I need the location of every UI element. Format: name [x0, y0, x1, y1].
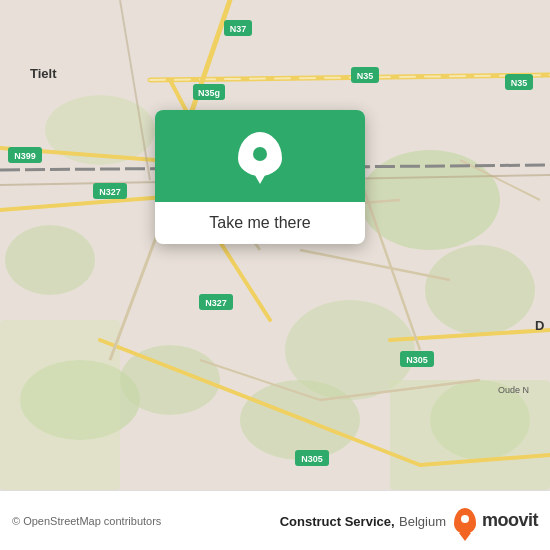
svg-point-4: [425, 245, 535, 335]
location-pin-icon: [238, 132, 282, 184]
svg-text:N305: N305: [406, 355, 428, 365]
svg-text:N327: N327: [205, 298, 227, 308]
svg-text:Oude N: Oude N: [498, 385, 529, 395]
place-info: Construct Service, Belgium: [280, 512, 446, 530]
svg-text:N327: N327: [99, 187, 121, 197]
map-svg: N37 N35g N35 N35 N399 N327 N327 N305 N30…: [0, 0, 550, 490]
svg-text:N35: N35: [511, 78, 528, 88]
bottom-bar: © OpenStreetMap contributors Construct S…: [0, 490, 550, 550]
svg-text:N399: N399: [14, 151, 36, 161]
svg-text:N37: N37: [230, 24, 247, 34]
svg-text:D: D: [535, 318, 544, 333]
attribution: © OpenStreetMap contributors: [12, 515, 272, 527]
take-me-there-button[interactable]: Take me there: [155, 202, 365, 244]
moovit-label: moovit: [482, 510, 538, 531]
svg-rect-10: [390, 380, 550, 490]
moovit-logo: moovit: [454, 508, 538, 534]
map-container: N37 N35g N35 N35 N399 N327 N327 N305 N30…: [0, 0, 550, 490]
map-popup: Take me there: [155, 110, 365, 244]
moovit-pin-icon: [454, 508, 476, 534]
svg-text:N35g: N35g: [198, 88, 220, 98]
place-name: Construct Service,: [280, 514, 395, 529]
place-country: Belgium: [399, 514, 446, 529]
svg-text:N305: N305: [301, 454, 323, 464]
svg-rect-11: [0, 320, 120, 490]
svg-text:N35: N35: [357, 71, 374, 81]
svg-point-6: [5, 225, 95, 295]
popup-header: [155, 110, 365, 202]
svg-text:Tielt: Tielt: [30, 66, 57, 81]
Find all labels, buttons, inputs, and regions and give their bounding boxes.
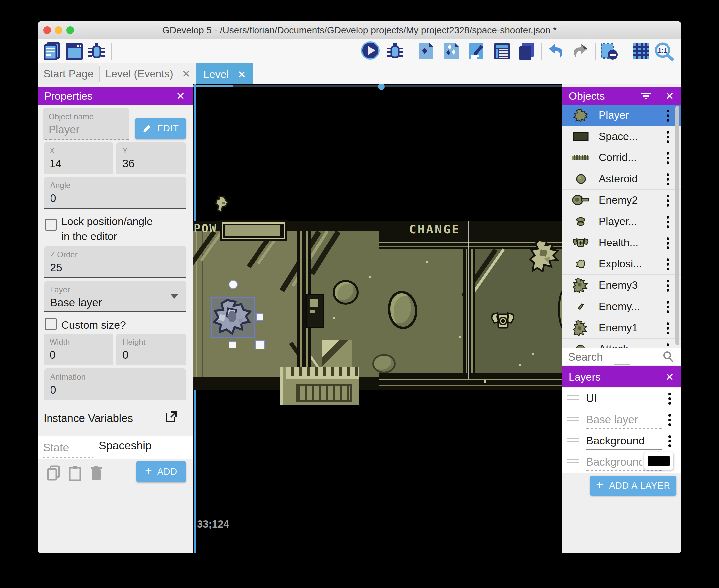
object-row-enemy3[interactable]: Enemy3: [562, 275, 681, 296]
lock-position-checkbox[interactable]: [45, 218, 57, 231]
object-name-field[interactable]: Object name Player: [43, 108, 129, 140]
project-manager-icon[interactable]: [43, 42, 62, 61]
drag-handle-icon[interactable]: [567, 459, 579, 466]
layer-menu-icon[interactable]: [668, 413, 672, 426]
object-menu-icon[interactable]: [666, 109, 670, 122]
instances-list-icon[interactable]: [517, 42, 536, 61]
object-menu-icon[interactable]: [666, 215, 670, 229]
drag-handle-icon[interactable]: [567, 417, 579, 423]
object-menu-icon[interactable]: [666, 300, 670, 314]
debris-sprite[interactable]: [214, 196, 230, 213]
resize-handle-right[interactable]: [256, 313, 263, 320]
object-menu-icon[interactable]: [666, 130, 670, 144]
y-field[interactable]: Y 36: [116, 142, 186, 174]
tab-label: Level (Events): [105, 68, 173, 80]
width-field[interactable]: Width 0: [44, 334, 113, 365]
debug-icon[interactable]: [385, 42, 405, 61]
lock-position-label: Lock position/angle in the editor: [61, 214, 158, 244]
object-menu-icon[interactable]: [666, 194, 670, 207]
objects-scrollbar[interactable]: [675, 106, 679, 345]
events-list-icon[interactable]: [492, 42, 512, 61]
layer-row-ui[interactable]: UI: [562, 388, 681, 409]
layer-row-background[interactable]: Background: [562, 430, 681, 452]
background-color-swatch[interactable]: [644, 453, 674, 470]
rotate-handle[interactable]: [229, 280, 237, 289]
layer-row-background-color[interactable]: Background: [562, 452, 681, 473]
close-icon[interactable]: ✕: [176, 90, 185, 102]
add-layer-button[interactable]: + ADD A LAYER: [590, 476, 676, 496]
object-row-corridor[interactable]: Corrid...: [562, 147, 681, 168]
drag-handle-icon[interactable]: [567, 395, 579, 402]
x-field[interactable]: X 14: [44, 142, 113, 174]
filter-icon[interactable]: [640, 92, 652, 100]
enemy3-sprite[interactable]: [529, 239, 559, 276]
redo-icon[interactable]: [572, 42, 591, 61]
layer-menu-icon[interactable]: [668, 392, 672, 405]
variable-name-field[interactable]: State: [43, 441, 93, 458]
object-menu-icon[interactable]: [666, 343, 670, 348]
search-input[interactable]: [568, 350, 658, 364]
debug-icon[interactable]: [87, 42, 106, 61]
object-row-explosion[interactable]: Explosi...: [562, 253, 681, 275]
object-row-attack[interactable]: Attack...: [562, 338, 681, 348]
animation-field[interactable]: Animation 0: [44, 369, 186, 400]
search-icon[interactable]: [662, 351, 674, 363]
object-menu-icon[interactable]: [666, 151, 670, 165]
object-row-asteroid[interactable]: Asteroid: [562, 168, 681, 190]
close-icon[interactable]: ✕: [665, 90, 674, 102]
object-row-enemy-bullet[interactable]: Enemy...: [562, 296, 681, 317]
object-row-space[interactable]: Space...: [562, 126, 681, 147]
add-object-icon[interactable]: [416, 42, 435, 61]
drag-handle-icon[interactable]: [567, 438, 579, 444]
tab-level[interactable]: Level ✕: [196, 63, 253, 86]
z-order-field[interactable]: Z Order 25: [44, 246, 186, 278]
height-field[interactable]: Height 0: [116, 334, 186, 365]
add-variable-button[interactable]: + ADD: [136, 461, 186, 482]
selected-instance-player[interactable]: [211, 297, 254, 338]
layer-menu-icon[interactable]: [668, 435, 672, 448]
resize-handle-corner[interactable]: [255, 340, 265, 350]
paste-icon[interactable]: [68, 465, 82, 481]
object-thumbnail: [577, 303, 584, 310]
preview-window-icon[interactable]: [65, 42, 84, 61]
health-pickup-sprite[interactable]: [491, 312, 514, 331]
resize-handle-bottom[interactable]: [229, 341, 236, 349]
title-bar: GDevelop 5 - /Users/florian/Documents/GD…: [38, 21, 681, 39]
layer-row-base-layer[interactable]: Base layer: [562, 409, 681, 430]
play-icon[interactable]: [361, 41, 380, 60]
close-tab-icon[interactable]: ✕: [237, 69, 246, 80]
object-row-player[interactable]: Player: [562, 105, 681, 126]
undo-icon[interactable]: [545, 42, 565, 61]
zoom-1-1-icon[interactable]: 1:1: [653, 42, 677, 61]
panel-resize-handle[interactable]: [614, 364, 630, 365]
mask-icon[interactable]: [599, 42, 619, 61]
layer-select[interactable]: Layer Base layer: [44, 281, 186, 312]
object-row-enemy1[interactable]: Enemy1: [562, 317, 681, 338]
copy-icon[interactable]: [46, 465, 61, 481]
close-tab-icon[interactable]: ✕: [182, 68, 190, 80]
tab-start-page[interactable]: Start Page: [38, 63, 99, 84]
variable-value-field[interactable]: Spaceship: [99, 439, 152, 458]
custom-size-checkbox[interactable]: [45, 318, 57, 330]
angle-field[interactable]: Angle 0: [44, 177, 186, 209]
horizontal-scroll-thumb[interactable]: [378, 84, 385, 90]
horizontal-scrollbar[interactable]: [193, 85, 562, 87]
edit-button[interactable]: EDIT: [135, 118, 186, 139]
object-row-health[interactable]: Health...: [562, 232, 681, 253]
tab-level-events[interactable]: Level (Events) ✕: [100, 63, 196, 84]
object-menu-icon[interactable]: [666, 321, 670, 335]
object-menu-icon[interactable]: [666, 173, 670, 186]
grid-icon[interactable]: [631, 42, 651, 61]
object-menu-icon[interactable]: [666, 236, 670, 250]
trash-icon[interactable]: [90, 465, 103, 481]
tab-label: Start Page: [43, 68, 93, 80]
object-row-player-bullet[interactable]: Player...: [562, 211, 681, 232]
object-menu-icon[interactable]: [666, 258, 670, 271]
scene-canvas[interactable]: POW CHANGE: [193, 84, 562, 553]
object-row-enemy2[interactable]: Enemy2: [562, 190, 681, 211]
edit-scene-icon[interactable]: [467, 42, 486, 61]
add-objects-icon[interactable]: [442, 42, 461, 61]
open-in-new-icon[interactable]: [166, 411, 177, 423]
object-menu-icon[interactable]: [666, 279, 670, 292]
close-icon[interactable]: ✕: [665, 371, 674, 383]
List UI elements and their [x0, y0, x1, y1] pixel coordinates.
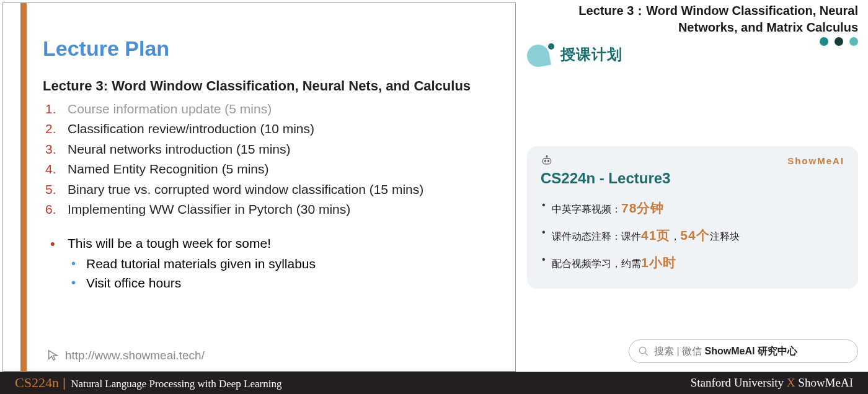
dot-icon [835, 37, 843, 46]
svg-point-4 [546, 155, 547, 157]
svg-rect-0 [542, 159, 551, 164]
plan-list: Course information update (5 mins) Class… [43, 99, 497, 220]
footer-link-text: http://www.showmeai.tech/ [65, 349, 205, 362]
lecture-header: Lecture 3：Word Window Classification, Ne… [527, 2, 858, 36]
divider: | [63, 376, 66, 390]
note-main: This will be a tough week for some! [43, 234, 497, 254]
footer-link[interactable]: http://www.showmeai.tech/ [46, 349, 205, 362]
bottom-right: Stanford University X ShowMeAI [691, 376, 853, 390]
card-list: 中英字幕视频：78分钟 课件动态注释：课件41页，54个注释块 配合视频学习，约… [541, 195, 844, 276]
dot-icon [849, 37, 858, 46]
section-header: 授课计划 [527, 43, 858, 66]
bottom-bar: CS224n | Natural Language Processing wit… [0, 372, 868, 394]
course-code: CS224n [15, 375, 59, 391]
plan-item-6: Implementing WW Classifier in Pytorch (3… [43, 199, 497, 220]
note-sub-2: Visit office hours [43, 273, 497, 293]
search-text: 搜索 | 微信 ShowMeAI 研究中心 [654, 345, 797, 358]
svg-point-1 [544, 160, 546, 162]
info-card: ShowMeAI CS224n - Lecture3 中英字幕视频：78分钟 课… [527, 146, 858, 289]
robot-icon [541, 155, 553, 166]
slide-title: Lecture Plan [43, 37, 497, 61]
card-item-video: 中英字幕视频：78分钟 [541, 195, 844, 222]
svg-line-6 [645, 352, 648, 356]
lecture-header-line2: Networks, and Matrix Calculus [527, 19, 858, 36]
section-title: 授课计划 [560, 45, 622, 64]
accent-bar [20, 3, 27, 371]
plan-item-4: Named Entity Recognition (5 mins) [43, 159, 497, 180]
course-name: Natural Language Processing with Deep Le… [71, 378, 281, 390]
plan-item-3: Neural networks introduction (15 mins) [43, 139, 497, 160]
card-item-duration: 配合视频学习，约需1小时 [541, 249, 844, 276]
lecture-header-line1: Lecture 3：Word Window Classification, Ne… [527, 2, 858, 19]
section-icon [527, 43, 554, 66]
plan-item-2: Classification review/introduction (10 m… [43, 119, 497, 139]
brand-label: ShowMeAI [787, 155, 844, 166]
slide-content: Lecture Plan Lecture 3: Word Window Clas… [27, 3, 515, 371]
right-panel: Lecture 3：Word Window Classification, Ne… [516, 0, 868, 369]
slide-subtitle: Lecture 3: Word Window Classification, N… [43, 77, 497, 95]
bottom-left: CS224n | Natural Language Processing wit… [15, 375, 281, 391]
search-icon [638, 346, 649, 357]
note-sub-1: Read tutorial materials given in syllabu… [43, 254, 497, 274]
plan-item-5: Binary true vs. corrupted word window cl… [43, 180, 497, 200]
search-box[interactable]: 搜索 | 微信 ShowMeAI 研究中心 [629, 339, 858, 363]
slide-panel: Lecture Plan Lecture 3: Word Window Clas… [2, 2, 516, 372]
notes-block: This will be a tough week for some! Read… [43, 234, 497, 293]
card-item-slides: 课件动态注释：课件41页，54个注释块 [541, 222, 844, 249]
plan-item-1: Course information update (5 mins) [43, 99, 497, 120]
dot-icon [820, 37, 828, 46]
card-title: CS224n - Lecture3 [541, 170, 844, 187]
svg-point-2 [547, 160, 549, 162]
cursor-icon [46, 349, 60, 362]
svg-point-5 [639, 347, 646, 354]
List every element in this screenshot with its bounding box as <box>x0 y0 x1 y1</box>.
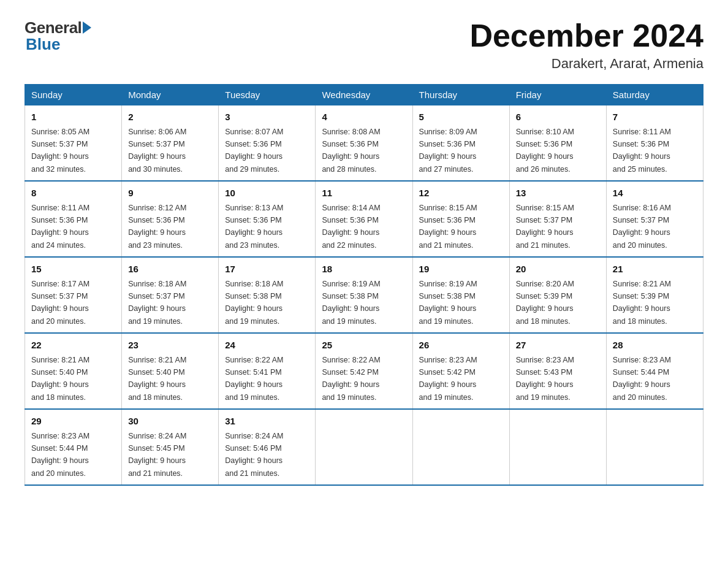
day-info: Sunrise: 8:11 AMSunset: 5:36 PMDaylight:… <box>31 204 89 250</box>
day-number: 3 <box>225 110 309 124</box>
calendar-cell: 29 Sunrise: 8:23 AMSunset: 5:44 PMDaylig… <box>25 409 122 485</box>
logo: General Blue <box>25 18 91 54</box>
day-number: 24 <box>225 339 309 353</box>
day-number: 22 <box>31 339 115 353</box>
calendar-cell: 22 Sunrise: 8:21 AMSunset: 5:40 PMDaylig… <box>25 333 122 409</box>
day-number: 15 <box>31 262 115 277</box>
day-info: Sunrise: 8:13 AMSunset: 5:36 PMDaylight:… <box>225 204 283 250</box>
location-subtitle: Darakert, Ararat, Armenia <box>469 56 703 72</box>
calendar-cell: 23 Sunrise: 8:21 AMSunset: 5:40 PMDaylig… <box>122 333 219 409</box>
day-info: Sunrise: 8:23 AMSunset: 5:44 PMDaylight:… <box>31 432 89 478</box>
day-info: Sunrise: 8:21 AMSunset: 5:40 PMDaylight:… <box>31 356 89 402</box>
day-info: Sunrise: 8:24 AMSunset: 5:45 PMDaylight:… <box>128 432 186 478</box>
day-info: Sunrise: 8:06 AMSunset: 5:37 PMDaylight:… <box>128 128 186 174</box>
day-number: 1 <box>31 110 115 124</box>
day-info: Sunrise: 8:16 AMSunset: 5:37 PMDaylight:… <box>613 204 671 250</box>
header-wednesday: Wednesday <box>316 85 412 105</box>
day-info: Sunrise: 8:18 AMSunset: 5:37 PMDaylight:… <box>128 280 186 326</box>
day-info: Sunrise: 8:08 AMSunset: 5:36 PMDaylight:… <box>322 128 380 174</box>
day-number: 28 <box>613 339 697 353</box>
day-info: Sunrise: 8:23 AMSunset: 5:44 PMDaylight:… <box>613 356 671 402</box>
calendar-cell <box>606 409 703 485</box>
day-info: Sunrise: 8:05 AMSunset: 5:37 PMDaylight:… <box>31 128 89 174</box>
day-info: Sunrise: 8:20 AMSunset: 5:39 PMDaylight:… <box>516 280 574 326</box>
logo-arrow-icon <box>83 21 91 34</box>
day-info: Sunrise: 8:21 AMSunset: 5:39 PMDaylight:… <box>613 280 671 326</box>
day-number: 31 <box>225 415 309 429</box>
day-number: 5 <box>419 110 503 124</box>
day-info: Sunrise: 8:22 AMSunset: 5:41 PMDaylight:… <box>225 356 283 402</box>
calendar-cell: 27 Sunrise: 8:23 AMSunset: 5:43 PMDaylig… <box>509 333 606 409</box>
day-number: 26 <box>419 339 503 353</box>
calendar-cell <box>316 409 412 485</box>
calendar-cell: 14 Sunrise: 8:16 AMSunset: 5:37 PMDaylig… <box>606 181 703 257</box>
calendar-week-row: 8 Sunrise: 8:11 AMSunset: 5:36 PMDayligh… <box>25 181 703 257</box>
header-saturday: Saturday <box>606 85 703 105</box>
day-number: 19 <box>419 262 503 277</box>
calendar-header-row: SundayMondayTuesdayWednesdayThursdayFrid… <box>25 85 703 105</box>
calendar-cell <box>412 409 509 485</box>
header-friday: Friday <box>509 85 606 105</box>
header-thursday: Thursday <box>412 85 509 105</box>
calendar-week-row: 1 Sunrise: 8:05 AMSunset: 5:37 PMDayligh… <box>25 105 703 182</box>
day-number: 4 <box>322 110 406 124</box>
day-number: 7 <box>613 110 697 124</box>
day-info: Sunrise: 8:15 AMSunset: 5:37 PMDaylight:… <box>516 204 574 250</box>
day-info: Sunrise: 8:10 AMSunset: 5:36 PMDaylight:… <box>516 128 574 174</box>
calendar-cell <box>509 409 606 485</box>
calendar-cell: 5 Sunrise: 8:09 AMSunset: 5:36 PMDayligh… <box>412 105 509 182</box>
day-number: 16 <box>128 262 212 277</box>
day-number: 9 <box>128 186 212 201</box>
day-number: 6 <box>516 110 600 124</box>
day-info: Sunrise: 8:24 AMSunset: 5:46 PMDaylight:… <box>225 432 283 478</box>
calendar-week-row: 29 Sunrise: 8:23 AMSunset: 5:44 PMDaylig… <box>25 409 703 485</box>
day-number: 29 <box>31 415 115 429</box>
day-number: 21 <box>613 262 697 277</box>
header-monday: Monday <box>122 85 219 105</box>
logo-blue-text: Blue <box>25 35 60 54</box>
calendar-cell: 31 Sunrise: 8:24 AMSunset: 5:46 PMDaylig… <box>219 409 316 485</box>
calendar-cell: 2 Sunrise: 8:06 AMSunset: 5:37 PMDayligh… <box>122 105 219 182</box>
day-number: 30 <box>128 415 212 429</box>
calendar-cell: 17 Sunrise: 8:18 AMSunset: 5:38 PMDaylig… <box>219 257 316 333</box>
calendar-cell: 18 Sunrise: 8:19 AMSunset: 5:38 PMDaylig… <box>316 257 412 333</box>
day-info: Sunrise: 8:07 AMSunset: 5:36 PMDaylight:… <box>225 128 283 174</box>
day-number: 11 <box>322 186 406 201</box>
day-number: 25 <box>322 339 406 353</box>
calendar-cell: 9 Sunrise: 8:12 AMSunset: 5:36 PMDayligh… <box>122 181 219 257</box>
day-info: Sunrise: 8:12 AMSunset: 5:36 PMDaylight:… <box>128 204 186 250</box>
day-info: Sunrise: 8:09 AMSunset: 5:36 PMDaylight:… <box>419 128 477 174</box>
calendar-cell: 16 Sunrise: 8:18 AMSunset: 5:37 PMDaylig… <box>122 257 219 333</box>
calendar-cell: 12 Sunrise: 8:15 AMSunset: 5:36 PMDaylig… <box>412 181 509 257</box>
calendar-cell: 28 Sunrise: 8:23 AMSunset: 5:44 PMDaylig… <box>606 333 703 409</box>
day-info: Sunrise: 8:15 AMSunset: 5:36 PMDaylight:… <box>419 204 477 250</box>
day-info: Sunrise: 8:21 AMSunset: 5:40 PMDaylight:… <box>128 356 186 402</box>
day-info: Sunrise: 8:23 AMSunset: 5:42 PMDaylight:… <box>419 356 477 402</box>
calendar-cell: 26 Sunrise: 8:23 AMSunset: 5:42 PMDaylig… <box>412 333 509 409</box>
day-info: Sunrise: 8:11 AMSunset: 5:36 PMDaylight:… <box>613 128 671 174</box>
day-number: 13 <box>516 186 600 201</box>
calendar-cell: 1 Sunrise: 8:05 AMSunset: 5:37 PMDayligh… <box>25 105 122 182</box>
day-number: 10 <box>225 186 309 201</box>
calendar-cell: 7 Sunrise: 8:11 AMSunset: 5:36 PMDayligh… <box>606 105 703 182</box>
calendar-week-row: 15 Sunrise: 8:17 AMSunset: 5:37 PMDaylig… <box>25 257 703 333</box>
title-block: December 2024 Darakert, Ararat, Armenia <box>469 18 703 72</box>
day-info: Sunrise: 8:19 AMSunset: 5:38 PMDaylight:… <box>419 280 477 326</box>
calendar-cell: 11 Sunrise: 8:14 AMSunset: 5:36 PMDaylig… <box>316 181 412 257</box>
calendar-cell: 13 Sunrise: 8:15 AMSunset: 5:37 PMDaylig… <box>509 181 606 257</box>
calendar-cell: 8 Sunrise: 8:11 AMSunset: 5:36 PMDayligh… <box>25 181 122 257</box>
calendar-cell: 24 Sunrise: 8:22 AMSunset: 5:41 PMDaylig… <box>219 333 316 409</box>
calendar-cell: 30 Sunrise: 8:24 AMSunset: 5:45 PMDaylig… <box>122 409 219 485</box>
day-info: Sunrise: 8:14 AMSunset: 5:36 PMDaylight:… <box>322 204 380 250</box>
day-number: 23 <box>128 339 212 353</box>
day-info: Sunrise: 8:18 AMSunset: 5:38 PMDaylight:… <box>225 280 283 326</box>
calendar-cell: 25 Sunrise: 8:22 AMSunset: 5:42 PMDaylig… <box>316 333 412 409</box>
day-number: 2 <box>128 110 212 124</box>
day-number: 14 <box>613 186 697 201</box>
day-number: 8 <box>31 186 115 201</box>
calendar-cell: 21 Sunrise: 8:21 AMSunset: 5:39 PMDaylig… <box>606 257 703 333</box>
calendar-week-row: 22 Sunrise: 8:21 AMSunset: 5:40 PMDaylig… <box>25 333 703 409</box>
page-header: General Blue December 2024 Darakert, Ara… <box>25 18 703 72</box>
day-number: 27 <box>516 339 600 353</box>
day-info: Sunrise: 8:23 AMSunset: 5:43 PMDaylight:… <box>516 356 574 402</box>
□ □ □ □ □ □ □
→ Problem to work on: Track down all lines above with the string "objects" and copy them.

→ Answer to this problem:
objects-scrollbar[interactable]: [675, 106, 679, 345]
add-objects-icon[interactable]: [442, 42, 461, 61]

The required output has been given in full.